A. Gejala Utama (Main Symptoms)
- Pertumbuhan yang tidak normal, dapat melebihi ukuran normal atau
lebih kecil dari ukuran normal
- Perubahan warna, baik pada daun, batang, akar, buah, bunga.
- Matinya jaringan, bagian-bagian tanaman menjadi mengering
- Layunya bagian dari tubuh tanaman
B. Gejala Lapangan (Field Symptoms)
- Layunya tanaman secara keseluruhan
- Nekrosis (matinya jaringan)
- Perforasi (berlubang)-nya daun
- Gall (bengkak) atau bintil dan bisul
- Kanker
- Bercak daun
- Busuk basah, berair dan busuknya jaringan
- Busuk kering, busuknya jaringan tetapi kering
- Malformation (perubahan bentuk)
- Oedeem, batang mengalami pembengkakan
- Mummifikasi, kondisi seperti mumi, rapuh dan kering
- Daun mengeriting atau bergelombang
- Erinose, keluarnya cairan dari kulit batang
- Hexeem bezem, cabang-cabang tak berkembang dan pendek seperti sapu
- Kerdil
Dari segi ekonomi, tanaman adalah penghasil bahan-bahan yang berguna bagi manusia, sehingga dari segi ini penyakit tanaman adalah ketidakmampuan tanaman menghasilkan bahan yang dibutuhkan manusia sehingga manusia mengalami kerugian.

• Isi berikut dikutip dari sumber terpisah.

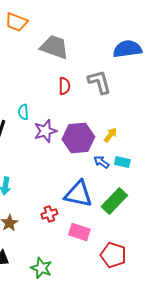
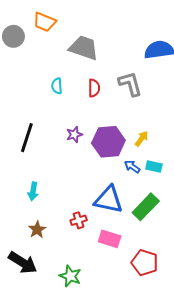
cyan semicircle: (23, 112) -> (57, 86), moved
purple star: (45, 131) -> (74, 135), size x0.7

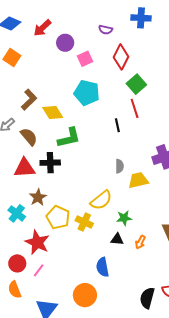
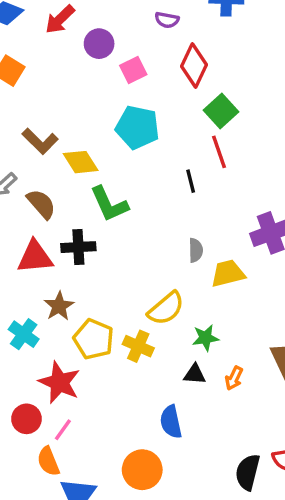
brown L-shape: (29, 100) -> (40, 141), turned 90
green L-shape: (69, 138) -> (109, 204), turned 80
orange semicircle: (15, 290) -> (48, 461), moved

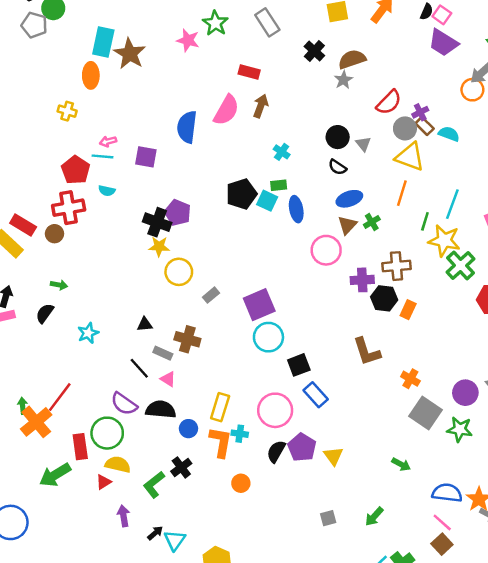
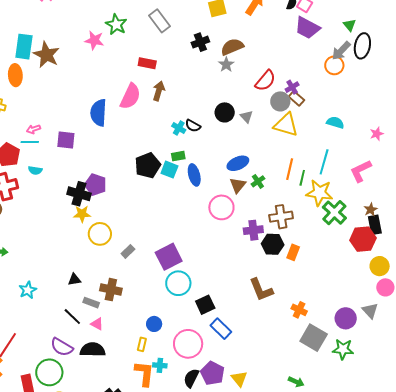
black cross: (314, 51) -> (200, 42), turned 30
cyan semicircle: (449, 134) -> (335, 122), moved
black semicircle: (338, 167) -> (193, 126), moved
orange line: (402, 193) -> (290, 169), moved
yellow rectangle: (220, 407) -> (142, 344), size x0.6
blue circle: (188, 429) -> (154, 324), moved

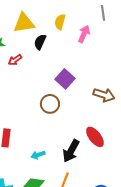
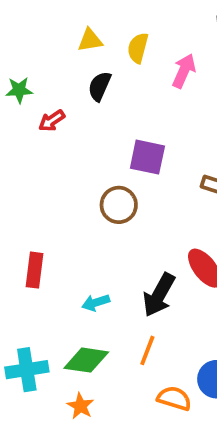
yellow triangle: (24, 23) -> (90, 40), moved, size x0.6
purple square: (65, 79) -> (147, 157), turned -30

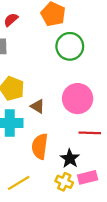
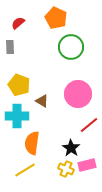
red line: (90, 133) -> (89, 125), turned -42
orange semicircle: (40, 146) -> (32, 143), moved

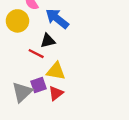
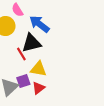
black triangle: (48, 41) -> (31, 43), size x1.5
red line: (36, 54) -> (21, 54), turned 32

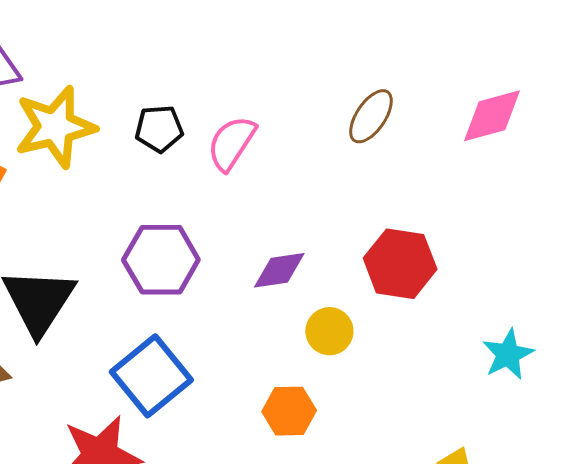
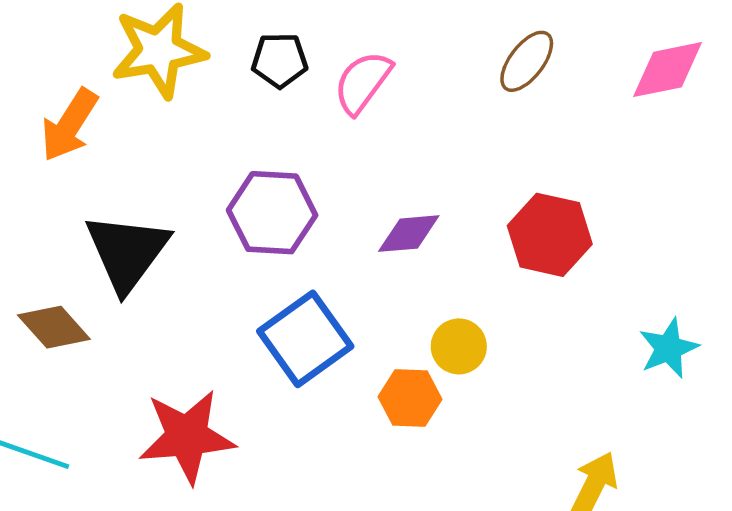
yellow circle: (329, 331) -> (459, 346), moved
blue square: (151, 376) -> (305, 339), moved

Dari uraian diatas, tanaman/pohon yang sakit dapat didefinisikan sebagai tanaman/pohon yang mengalami gangguan fisiologis yang disebabkan oleh penyebab penyakit yaitu pathogen yang kemudian gangguan ini dimunculkan dalam bentuk gejala dan dimana kejadian ini secara ekonomis merugikan manusia. Dan kemudian yang menjadi pertanyaan adalah bagaimana tanaman itu menjadi sakit? Hal inilah yang akan dibahas dalam makalah ini yaitu konsep bagaiamana tanaman dapat menjadi sakit.

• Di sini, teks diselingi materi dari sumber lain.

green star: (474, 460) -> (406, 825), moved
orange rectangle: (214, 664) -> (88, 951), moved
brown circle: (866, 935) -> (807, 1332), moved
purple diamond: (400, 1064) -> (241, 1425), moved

2. PERKEMBANGAN PENYAKIT PADA TANAMAN

Konsep timbulnya suatu penyakit semakin berkembang seiring dengan berkembangnya ilmu penyakit tumbuhan, pada awalnya para pakar yang dipelopori oleh DeBary menujuk pathogen sebagai penyebab penyakit yang utama, selanjutnya diketahui bahwa dalam berbagai buku teks mengenai penyakit tumbuhan umunya dianut konsep segitiga penyakit (disease triangle) seperti antara lain dikemukan oleh Blanchard dan Tattar (1981). Ketiga komponen penyakit tersebut adalah inang, pathogen dan lingkungan. Kemudian berkembang sebuah konsep yang dasari pemikiran bahwa manusia ikut berperan dalam timbulnya suatu penyakit tumbuhan karena manusia dapat memberikan pengaruh terhadap pathogen dan tanaman inang itu sendiri serta kondisi lingkungan dimana tanaman itu tumbuh, konsep ini dikenal dengan segi empat penyakit atau (disease squaire) dimana manusia dimasukkan sebagai salah satu faktor dalam komponen timbulnya penyakit. Beberapa faktor komponen dalam penyakit ini selanjutnya dapat diuraikan kembali sehingga konsep timbunya suatu penyakit semakin berkembang dan semakin komplek.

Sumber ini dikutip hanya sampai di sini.